• **DATA IN THIS EXERCISE**
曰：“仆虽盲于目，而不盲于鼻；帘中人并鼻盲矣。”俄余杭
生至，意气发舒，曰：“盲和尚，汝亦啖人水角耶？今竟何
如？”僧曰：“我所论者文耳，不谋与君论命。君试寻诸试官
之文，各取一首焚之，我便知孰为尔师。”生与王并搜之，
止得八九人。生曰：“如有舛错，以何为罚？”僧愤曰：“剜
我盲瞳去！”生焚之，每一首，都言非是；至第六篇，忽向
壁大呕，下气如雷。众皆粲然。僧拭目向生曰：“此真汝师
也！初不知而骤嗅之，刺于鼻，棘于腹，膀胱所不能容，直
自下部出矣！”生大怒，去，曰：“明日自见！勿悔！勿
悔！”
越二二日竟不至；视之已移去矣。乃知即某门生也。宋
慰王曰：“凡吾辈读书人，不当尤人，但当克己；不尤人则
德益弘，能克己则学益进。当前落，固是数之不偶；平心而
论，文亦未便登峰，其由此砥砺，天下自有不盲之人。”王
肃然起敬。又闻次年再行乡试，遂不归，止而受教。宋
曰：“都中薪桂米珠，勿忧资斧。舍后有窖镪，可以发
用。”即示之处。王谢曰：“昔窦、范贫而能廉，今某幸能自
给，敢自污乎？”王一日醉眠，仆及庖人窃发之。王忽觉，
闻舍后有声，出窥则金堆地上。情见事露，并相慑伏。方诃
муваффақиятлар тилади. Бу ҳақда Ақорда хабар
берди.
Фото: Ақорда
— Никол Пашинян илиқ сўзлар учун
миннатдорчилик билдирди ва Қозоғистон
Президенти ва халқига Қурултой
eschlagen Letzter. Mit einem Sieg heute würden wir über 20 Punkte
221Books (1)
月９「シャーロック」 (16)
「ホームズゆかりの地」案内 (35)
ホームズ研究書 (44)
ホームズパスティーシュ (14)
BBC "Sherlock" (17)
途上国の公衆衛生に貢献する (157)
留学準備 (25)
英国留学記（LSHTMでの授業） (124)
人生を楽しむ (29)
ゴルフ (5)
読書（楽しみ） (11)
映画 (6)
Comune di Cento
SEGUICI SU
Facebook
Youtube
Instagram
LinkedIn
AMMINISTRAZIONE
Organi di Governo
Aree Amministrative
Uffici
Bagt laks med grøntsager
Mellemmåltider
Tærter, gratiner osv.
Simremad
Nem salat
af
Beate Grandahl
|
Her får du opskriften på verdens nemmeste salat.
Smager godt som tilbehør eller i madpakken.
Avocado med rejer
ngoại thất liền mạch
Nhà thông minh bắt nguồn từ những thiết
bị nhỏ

• **TASK TO COMPLETE**
Note how many lines of the material contain the string "Ақорда". Then report that number by itself.

• **RESULT OF THIS TASK**
2